Transcribed page contents

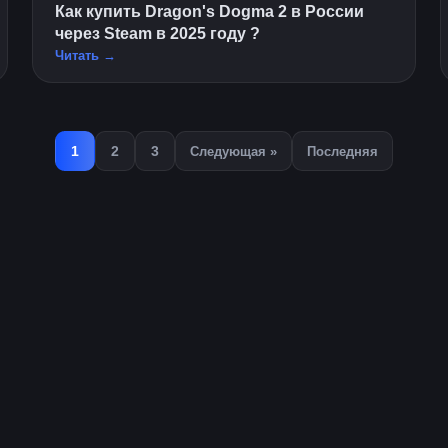
Как купить Dragon's Dogma 2 в России
через Steam в 2025 году ?
Читать →
1
2
3
Следующая »
Последняя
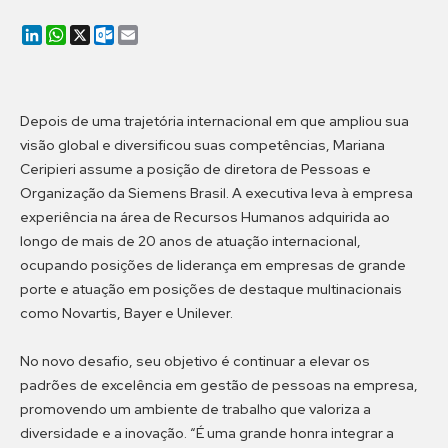
LinkedIn
WhatsApp
X
Outlook.com
Email
Depois de uma trajetória internacional em que ampliou sua
visão global e diversificou suas competências, Mariana
Ceripieri assume a posição de diretora de Pessoas e
Organização da Siemens Brasil. A executiva leva à empresa
experiência na área de Recursos Humanos adquirida ao
longo de mais de 20 anos de atuação internacional,
ocupando posições de liderança em empresas de grande
porte e atuação em posições de destaque multinacionais
como Novartis, Bayer e Unilever.
No novo desafio, seu objetivo é continuar a elevar os
padrões de excelência em gestão de pessoas na empresa,
promovendo um ambiente de trabalho que valoriza a
diversidade e a inovação. “É uma grande honra integrar a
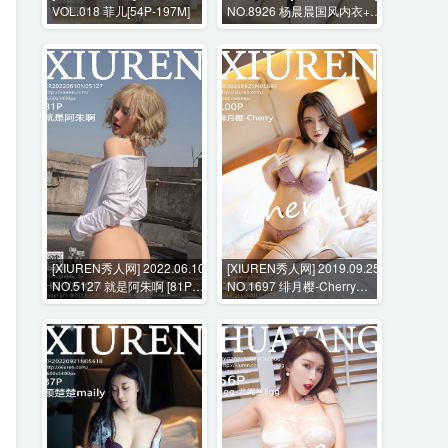
VOL.018 菲儿[54P-197M]
NO.8926 杨晨晨国风内衣+花
絮视频 [98P+1V-1042MB]
[XIUREN秀人网] 2022.06.10
[XIUREN秀人网] 2019.09.25
NO.5127 就是阿朱啊 [81P-
NO.1697 绯月樱-Cherry
889MB]
[100P-408MB]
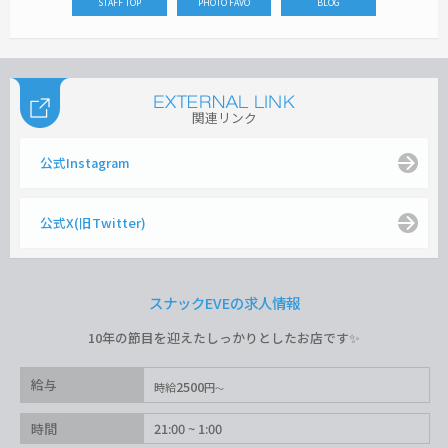
STAFF TOP
PHOTO FAVO
BLOG
関連リンク
公式Instagram
公式X(旧Twitter)
スナックEVEの求人情報
10年の節目を迎えたしっかりとしたお店です✨️
給与
2500
時給
円
時間
21:00 ~ 1:00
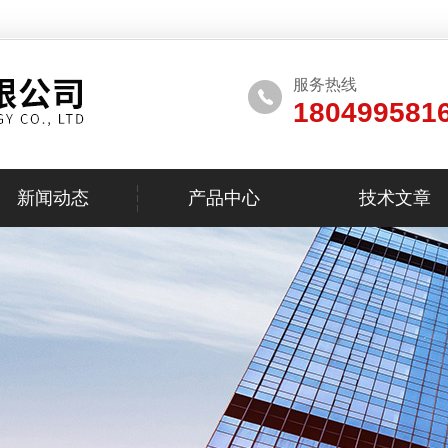
服务热线
180499581
新闻动态
产品中心
技术文章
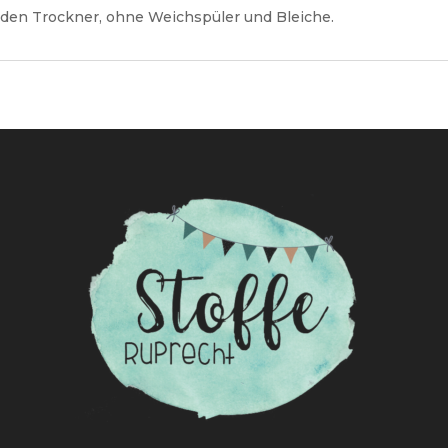
n den Trockner, ohne Weichspüler und Bleiche.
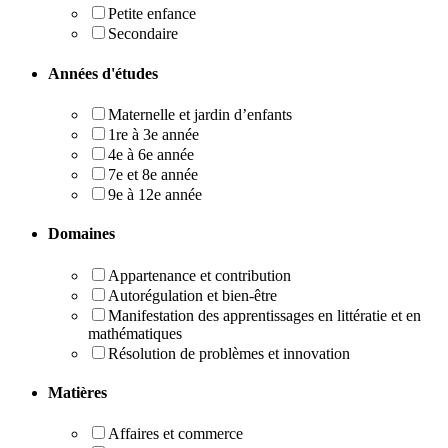
Petite enfance
Secondaire
Années d'études
Maternelle et jardin d’enfants
1re à 3e année
4e à 6e année
7e et 8e année
9e à 12e année
Domaines
Appartenance et contribution
Autorégulation et bien-être
Manifestation des apprentissages en littératie et en
mathématiques
Résolution de problèmes et innovation
Matières
Affaires et commerce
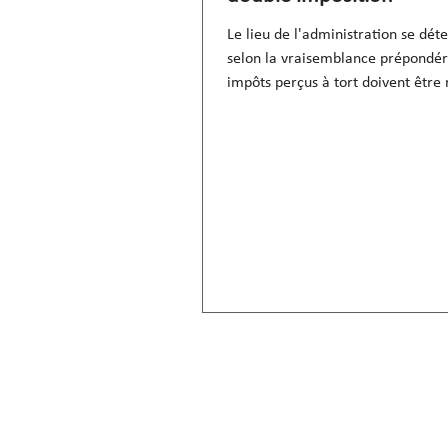
Le lieu de l'administration se dét
selon la vraisemblance prépondéra
impôts perçus à tort doivent être 
(consid. 3-4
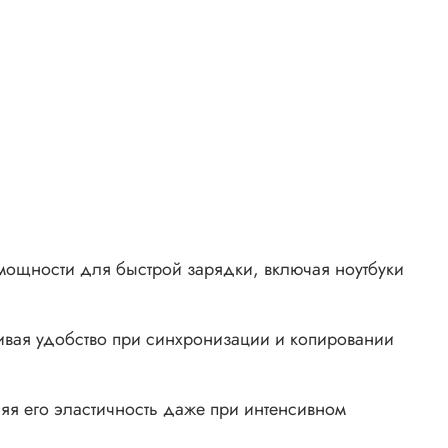
мощности для быстрой зарядки, включая ноутбуки
вая удобство при синхронизации и копировании
яя его эластичность даже при интенсивном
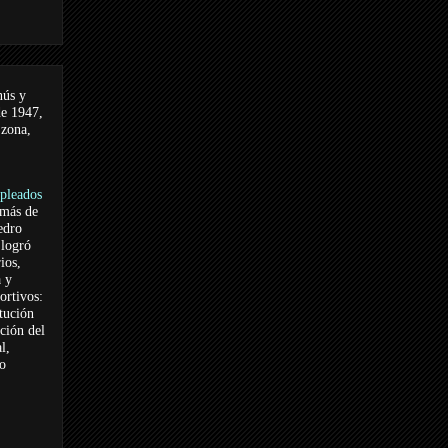
nús y
de 1947,
 zona,
pleados
 más de
edro
logró
ios,
a y
ortivos:
itución
ación del
l,
vo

* WORK ORDER *
Show all lines from the data above in which the word "grande" appears.

* ANSWER BELOW *
ocupando posições de liderança em empresas de grande
diversidade e a inovação. “É uma grande honra integrar a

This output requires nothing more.